Chen Qiufan is convinced that tremendous changes are in store when demographic change finally pushes out the generation scarred by the chaos of the Cultural Revolution and the catastrophe of the Great Leap Forward:

“After the younger generation takes over the propaganda system, things might be different. Subculture and pop culture (entertainment, manga, video games, animation, etc.) will become the mainstream. The power of intellectual discourse was suppressed for a long time, [but it] will be reincarnated into a virtual form. Everything serious and requiring in-depth thinking will be transformed into a more surface, entertaining virtual representation. [That will be] the battlefield of ideologies.”

China watchers looking in from the outside have been waiting a long time for a new generation to loosen the reins of cultural control. They have been consistently disappointed. But as I corresponded with writers like Chen and Baoshu and Xia Jia, all of whom are living and writing in China today, it started to seem feasible that their own work was a demonstration of Chen’s argument. In other words, the best place to seek a potent source of Chinese cultural influence on the world is in the science fiction that is being concocted by a new generation forged in the crucible of the future.
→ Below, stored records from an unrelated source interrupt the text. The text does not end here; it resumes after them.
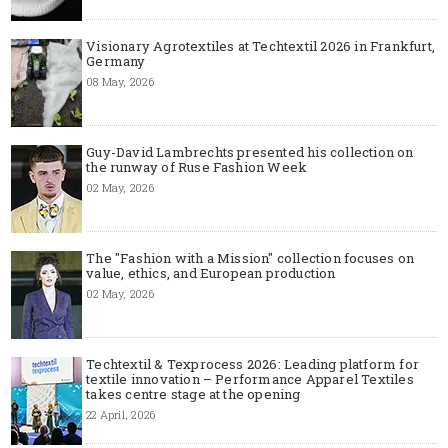
Visionary Agrotextiles at Techtextil 2026 in Frankfurt,
Germany
08 May, 2026
Guy-David Lambrechts presented his collection on
the runway of Ruse Fashion Week
02 May, 2026
The "Fashion with a Mission" collection focuses on
value, ethics, and European production
02 May, 2026
Techtextil & Texprocess 2026: Leading platform for
textile innovation – Performance Apparel Textiles
takes centre stage at the opening
22 April, 2026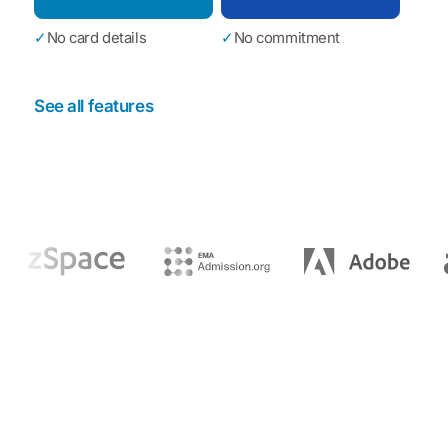
✓
No card details
✓
No commitment
See all features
Chinese science fiction, the historian Jeffrey Wasserstrom told me, may be China’s most successful form of “soft power,” a cultural export that humanizes and illuminates the Chinese condition for the rest of the world. Ken Liu, the translator of Liu Cixin’s trilogy and the editor of two influential anthologies of Chinese science fiction short stories, makes a strong argument that it is a mistake to try to define Chinese science fiction as any single monolithic thing; its complexity and ambivalence reflect all the multifariousness of contemporary China. But it nevertheless still feels to me as if there is a flavor, or sensibility, to Chinese science fiction that is shaped by the fact that Chinese science fiction writers are already reporting from the front lines of the future. They know, viscerally, not only that anything is possible — because they’ve seen so much change in their own lives — but also that the costs of accelerated change can be both great and terrible.

Science fiction, Liu Cixin writes, is a “literature of possibilities.” So, too, then, is the very idea of China 2069. Because it’s hard to avoid the feeling, as one grapples with China’s path forward, that China will get to the future first. That’s what makes its science fiction so vital, and that’s why we should be paying attention.